Records from a data collection:
·····

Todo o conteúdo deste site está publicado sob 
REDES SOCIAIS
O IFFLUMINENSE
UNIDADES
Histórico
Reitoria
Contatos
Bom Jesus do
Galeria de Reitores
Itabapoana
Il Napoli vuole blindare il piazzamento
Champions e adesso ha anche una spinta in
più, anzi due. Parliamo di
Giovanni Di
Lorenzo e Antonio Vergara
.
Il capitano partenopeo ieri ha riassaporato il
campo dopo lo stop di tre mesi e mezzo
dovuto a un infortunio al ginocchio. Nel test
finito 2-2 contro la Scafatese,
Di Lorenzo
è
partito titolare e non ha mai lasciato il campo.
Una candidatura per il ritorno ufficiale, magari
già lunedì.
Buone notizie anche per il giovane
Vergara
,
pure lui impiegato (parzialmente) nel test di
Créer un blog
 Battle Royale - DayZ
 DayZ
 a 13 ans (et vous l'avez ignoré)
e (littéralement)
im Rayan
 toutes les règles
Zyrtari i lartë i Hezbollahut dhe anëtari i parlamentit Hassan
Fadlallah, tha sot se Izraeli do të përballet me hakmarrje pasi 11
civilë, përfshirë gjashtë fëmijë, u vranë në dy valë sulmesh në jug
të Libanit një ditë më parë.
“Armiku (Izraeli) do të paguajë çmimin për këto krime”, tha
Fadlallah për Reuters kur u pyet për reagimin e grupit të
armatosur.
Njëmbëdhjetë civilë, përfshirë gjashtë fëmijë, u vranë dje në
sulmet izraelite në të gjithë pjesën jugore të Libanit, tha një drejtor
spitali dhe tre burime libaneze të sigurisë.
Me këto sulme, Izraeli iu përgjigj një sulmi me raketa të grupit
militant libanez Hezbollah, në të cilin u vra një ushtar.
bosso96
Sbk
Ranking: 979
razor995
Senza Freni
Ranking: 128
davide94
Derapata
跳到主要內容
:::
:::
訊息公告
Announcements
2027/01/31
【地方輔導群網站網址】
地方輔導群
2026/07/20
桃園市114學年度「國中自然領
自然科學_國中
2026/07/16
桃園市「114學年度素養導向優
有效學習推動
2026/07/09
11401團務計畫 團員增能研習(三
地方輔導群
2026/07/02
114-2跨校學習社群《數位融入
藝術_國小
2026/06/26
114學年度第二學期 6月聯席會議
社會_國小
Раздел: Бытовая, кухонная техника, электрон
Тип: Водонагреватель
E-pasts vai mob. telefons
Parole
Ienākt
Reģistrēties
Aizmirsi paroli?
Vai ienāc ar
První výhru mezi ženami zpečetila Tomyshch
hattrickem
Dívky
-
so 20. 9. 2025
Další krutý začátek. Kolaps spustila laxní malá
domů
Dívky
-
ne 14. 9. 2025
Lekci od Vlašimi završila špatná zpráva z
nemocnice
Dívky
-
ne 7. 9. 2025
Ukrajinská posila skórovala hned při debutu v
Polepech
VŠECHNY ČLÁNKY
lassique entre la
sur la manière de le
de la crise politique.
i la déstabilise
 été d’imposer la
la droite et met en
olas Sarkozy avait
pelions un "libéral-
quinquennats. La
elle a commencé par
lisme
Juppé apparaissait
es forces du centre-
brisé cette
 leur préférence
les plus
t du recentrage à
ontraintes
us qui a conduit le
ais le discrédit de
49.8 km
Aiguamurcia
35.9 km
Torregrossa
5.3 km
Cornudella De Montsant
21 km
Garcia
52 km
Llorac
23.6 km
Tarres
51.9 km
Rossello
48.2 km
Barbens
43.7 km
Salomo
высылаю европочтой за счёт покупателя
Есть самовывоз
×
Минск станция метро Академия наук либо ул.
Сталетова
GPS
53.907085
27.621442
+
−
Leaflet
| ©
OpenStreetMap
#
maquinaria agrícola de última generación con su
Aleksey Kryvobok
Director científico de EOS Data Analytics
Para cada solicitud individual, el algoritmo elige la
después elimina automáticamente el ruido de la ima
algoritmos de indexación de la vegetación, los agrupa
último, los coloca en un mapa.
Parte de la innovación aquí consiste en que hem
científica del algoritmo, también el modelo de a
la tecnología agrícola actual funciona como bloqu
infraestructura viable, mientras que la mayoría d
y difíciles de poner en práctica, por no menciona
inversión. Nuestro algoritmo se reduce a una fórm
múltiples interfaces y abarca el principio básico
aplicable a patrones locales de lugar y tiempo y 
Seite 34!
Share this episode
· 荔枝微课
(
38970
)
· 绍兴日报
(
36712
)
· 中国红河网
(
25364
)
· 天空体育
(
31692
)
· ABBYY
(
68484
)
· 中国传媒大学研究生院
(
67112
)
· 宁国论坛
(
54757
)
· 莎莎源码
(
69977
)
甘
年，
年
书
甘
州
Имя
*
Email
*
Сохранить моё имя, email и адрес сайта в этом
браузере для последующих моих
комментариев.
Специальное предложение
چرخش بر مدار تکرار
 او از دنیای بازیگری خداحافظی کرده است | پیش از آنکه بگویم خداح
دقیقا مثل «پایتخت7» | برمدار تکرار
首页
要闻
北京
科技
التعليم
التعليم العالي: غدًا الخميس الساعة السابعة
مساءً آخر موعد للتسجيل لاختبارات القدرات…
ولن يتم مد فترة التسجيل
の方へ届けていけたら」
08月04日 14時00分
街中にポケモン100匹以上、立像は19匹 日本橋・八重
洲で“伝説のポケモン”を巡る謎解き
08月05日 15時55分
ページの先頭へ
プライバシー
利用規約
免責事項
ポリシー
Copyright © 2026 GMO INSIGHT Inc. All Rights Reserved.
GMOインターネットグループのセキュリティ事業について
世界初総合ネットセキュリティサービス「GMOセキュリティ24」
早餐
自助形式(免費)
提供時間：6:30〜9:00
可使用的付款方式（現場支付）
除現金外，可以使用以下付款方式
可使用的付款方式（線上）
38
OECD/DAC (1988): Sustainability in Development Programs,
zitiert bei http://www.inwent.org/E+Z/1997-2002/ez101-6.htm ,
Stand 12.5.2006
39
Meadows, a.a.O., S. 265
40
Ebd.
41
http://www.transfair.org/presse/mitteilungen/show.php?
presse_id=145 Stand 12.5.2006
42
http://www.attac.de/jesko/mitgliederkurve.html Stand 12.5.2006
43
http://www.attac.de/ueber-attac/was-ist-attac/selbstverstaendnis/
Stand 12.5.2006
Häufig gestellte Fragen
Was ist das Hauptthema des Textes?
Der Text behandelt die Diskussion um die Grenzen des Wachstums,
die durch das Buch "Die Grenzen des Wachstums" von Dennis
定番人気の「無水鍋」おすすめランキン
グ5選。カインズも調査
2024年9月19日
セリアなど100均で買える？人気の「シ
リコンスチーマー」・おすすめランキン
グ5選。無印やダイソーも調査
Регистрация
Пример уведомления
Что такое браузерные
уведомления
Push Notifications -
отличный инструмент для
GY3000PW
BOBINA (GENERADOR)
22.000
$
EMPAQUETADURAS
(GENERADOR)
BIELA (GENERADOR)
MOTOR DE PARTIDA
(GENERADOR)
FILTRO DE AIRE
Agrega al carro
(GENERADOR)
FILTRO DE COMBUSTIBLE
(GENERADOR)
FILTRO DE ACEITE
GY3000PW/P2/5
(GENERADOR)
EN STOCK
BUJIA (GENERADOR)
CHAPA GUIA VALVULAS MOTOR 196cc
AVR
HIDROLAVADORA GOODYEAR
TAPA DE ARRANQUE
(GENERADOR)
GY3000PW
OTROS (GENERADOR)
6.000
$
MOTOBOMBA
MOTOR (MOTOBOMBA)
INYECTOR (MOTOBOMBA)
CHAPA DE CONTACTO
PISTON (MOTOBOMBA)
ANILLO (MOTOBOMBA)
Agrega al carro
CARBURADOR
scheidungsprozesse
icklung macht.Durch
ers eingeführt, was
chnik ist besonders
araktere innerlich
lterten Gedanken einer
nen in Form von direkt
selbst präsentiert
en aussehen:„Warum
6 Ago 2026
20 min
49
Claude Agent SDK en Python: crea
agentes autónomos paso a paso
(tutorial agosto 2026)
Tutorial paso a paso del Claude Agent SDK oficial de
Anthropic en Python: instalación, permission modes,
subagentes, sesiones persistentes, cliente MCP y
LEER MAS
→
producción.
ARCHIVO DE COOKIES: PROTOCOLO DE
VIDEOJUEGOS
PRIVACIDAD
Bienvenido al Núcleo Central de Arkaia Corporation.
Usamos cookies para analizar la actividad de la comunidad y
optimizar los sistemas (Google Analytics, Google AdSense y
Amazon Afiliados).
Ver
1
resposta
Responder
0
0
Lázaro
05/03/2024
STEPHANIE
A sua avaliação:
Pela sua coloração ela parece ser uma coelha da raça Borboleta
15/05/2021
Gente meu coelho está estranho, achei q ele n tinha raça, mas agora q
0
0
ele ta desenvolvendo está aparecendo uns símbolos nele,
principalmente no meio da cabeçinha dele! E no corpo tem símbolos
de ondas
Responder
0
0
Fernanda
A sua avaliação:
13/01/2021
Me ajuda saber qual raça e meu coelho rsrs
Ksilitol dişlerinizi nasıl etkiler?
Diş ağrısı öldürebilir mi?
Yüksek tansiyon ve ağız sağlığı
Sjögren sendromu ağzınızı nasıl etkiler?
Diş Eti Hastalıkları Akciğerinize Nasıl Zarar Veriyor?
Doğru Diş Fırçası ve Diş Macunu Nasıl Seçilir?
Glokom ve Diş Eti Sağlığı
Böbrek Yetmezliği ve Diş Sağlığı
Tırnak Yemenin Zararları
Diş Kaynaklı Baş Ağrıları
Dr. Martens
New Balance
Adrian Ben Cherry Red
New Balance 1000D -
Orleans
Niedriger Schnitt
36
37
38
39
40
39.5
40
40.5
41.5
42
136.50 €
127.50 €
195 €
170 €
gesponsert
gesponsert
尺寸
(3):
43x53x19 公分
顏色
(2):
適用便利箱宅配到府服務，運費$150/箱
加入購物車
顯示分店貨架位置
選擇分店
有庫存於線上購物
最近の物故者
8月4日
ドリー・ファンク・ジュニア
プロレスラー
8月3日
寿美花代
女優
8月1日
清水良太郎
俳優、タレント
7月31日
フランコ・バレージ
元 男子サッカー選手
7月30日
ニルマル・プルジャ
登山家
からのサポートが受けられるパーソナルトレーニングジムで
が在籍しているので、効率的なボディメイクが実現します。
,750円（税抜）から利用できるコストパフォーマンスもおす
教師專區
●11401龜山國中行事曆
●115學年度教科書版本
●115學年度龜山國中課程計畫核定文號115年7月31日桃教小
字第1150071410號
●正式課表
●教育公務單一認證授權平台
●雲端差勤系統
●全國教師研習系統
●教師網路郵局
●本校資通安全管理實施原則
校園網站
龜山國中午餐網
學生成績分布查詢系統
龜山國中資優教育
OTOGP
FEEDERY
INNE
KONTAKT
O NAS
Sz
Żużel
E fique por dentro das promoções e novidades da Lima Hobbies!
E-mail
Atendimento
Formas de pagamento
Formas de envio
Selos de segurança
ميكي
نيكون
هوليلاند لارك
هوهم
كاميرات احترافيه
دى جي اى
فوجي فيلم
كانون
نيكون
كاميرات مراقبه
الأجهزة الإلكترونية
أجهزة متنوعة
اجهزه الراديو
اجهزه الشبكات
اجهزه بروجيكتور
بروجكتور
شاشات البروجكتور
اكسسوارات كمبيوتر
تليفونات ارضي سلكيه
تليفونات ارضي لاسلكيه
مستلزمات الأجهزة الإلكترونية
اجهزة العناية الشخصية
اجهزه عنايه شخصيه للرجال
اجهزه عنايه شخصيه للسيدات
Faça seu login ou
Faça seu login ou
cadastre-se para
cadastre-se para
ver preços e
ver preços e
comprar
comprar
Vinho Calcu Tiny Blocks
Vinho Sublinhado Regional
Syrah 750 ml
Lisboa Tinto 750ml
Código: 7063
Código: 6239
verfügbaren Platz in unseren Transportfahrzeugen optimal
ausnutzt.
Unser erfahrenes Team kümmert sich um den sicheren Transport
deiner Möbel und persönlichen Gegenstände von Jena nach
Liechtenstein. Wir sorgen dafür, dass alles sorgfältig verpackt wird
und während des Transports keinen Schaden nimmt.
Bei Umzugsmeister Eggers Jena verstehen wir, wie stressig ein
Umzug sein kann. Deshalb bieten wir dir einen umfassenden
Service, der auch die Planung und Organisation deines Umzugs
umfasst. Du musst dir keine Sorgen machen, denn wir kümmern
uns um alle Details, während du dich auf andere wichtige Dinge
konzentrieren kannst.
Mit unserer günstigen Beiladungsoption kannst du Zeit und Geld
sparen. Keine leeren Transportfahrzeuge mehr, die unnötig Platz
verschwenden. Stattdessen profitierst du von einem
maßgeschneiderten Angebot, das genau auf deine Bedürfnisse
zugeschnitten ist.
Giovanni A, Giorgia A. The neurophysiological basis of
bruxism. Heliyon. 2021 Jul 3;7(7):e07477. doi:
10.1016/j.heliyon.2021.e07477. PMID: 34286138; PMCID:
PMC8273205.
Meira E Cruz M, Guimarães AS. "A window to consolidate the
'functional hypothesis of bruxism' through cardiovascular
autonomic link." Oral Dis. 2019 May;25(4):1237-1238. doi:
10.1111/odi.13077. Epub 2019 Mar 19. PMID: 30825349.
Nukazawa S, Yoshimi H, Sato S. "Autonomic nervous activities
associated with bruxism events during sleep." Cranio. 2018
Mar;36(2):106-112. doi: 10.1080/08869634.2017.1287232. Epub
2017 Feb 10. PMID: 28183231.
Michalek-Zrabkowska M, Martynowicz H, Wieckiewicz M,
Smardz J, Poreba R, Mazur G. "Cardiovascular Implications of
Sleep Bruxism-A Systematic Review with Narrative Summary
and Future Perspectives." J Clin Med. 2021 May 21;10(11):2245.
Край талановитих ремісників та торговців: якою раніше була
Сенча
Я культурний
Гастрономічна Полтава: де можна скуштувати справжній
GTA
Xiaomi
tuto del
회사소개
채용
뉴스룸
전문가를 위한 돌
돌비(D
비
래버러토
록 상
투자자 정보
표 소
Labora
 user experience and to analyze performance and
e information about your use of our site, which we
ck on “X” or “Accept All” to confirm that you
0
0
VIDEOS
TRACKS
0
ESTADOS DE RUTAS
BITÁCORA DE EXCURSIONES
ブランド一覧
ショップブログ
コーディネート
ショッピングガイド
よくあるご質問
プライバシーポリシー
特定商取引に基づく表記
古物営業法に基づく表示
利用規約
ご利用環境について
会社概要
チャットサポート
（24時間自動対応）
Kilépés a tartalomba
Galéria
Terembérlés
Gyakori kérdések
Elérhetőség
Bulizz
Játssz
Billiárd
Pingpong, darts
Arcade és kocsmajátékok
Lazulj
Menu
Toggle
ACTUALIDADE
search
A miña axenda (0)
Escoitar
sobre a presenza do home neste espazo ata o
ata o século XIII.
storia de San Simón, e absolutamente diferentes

·····

**PROBLEM DETAILS:**
Although the records may continue, retype only the lines from the first one through the one containing "Giovanni Di", exactly as they appear.

**EXPECTED ANSWER:**
Todo o conteúdo deste site está publicado sob 
REDES SOCIAIS
O IFFLUMINENSE
UNIDADES
Histórico
Reitoria
Contatos
Bom Jesus do
Galeria de Reitores
Itabapoana
Il Napoli vuole blindare il piazzamento
Champions e adesso ha anche una spinta in
più, anzi due. Parliamo di
Giovanni Di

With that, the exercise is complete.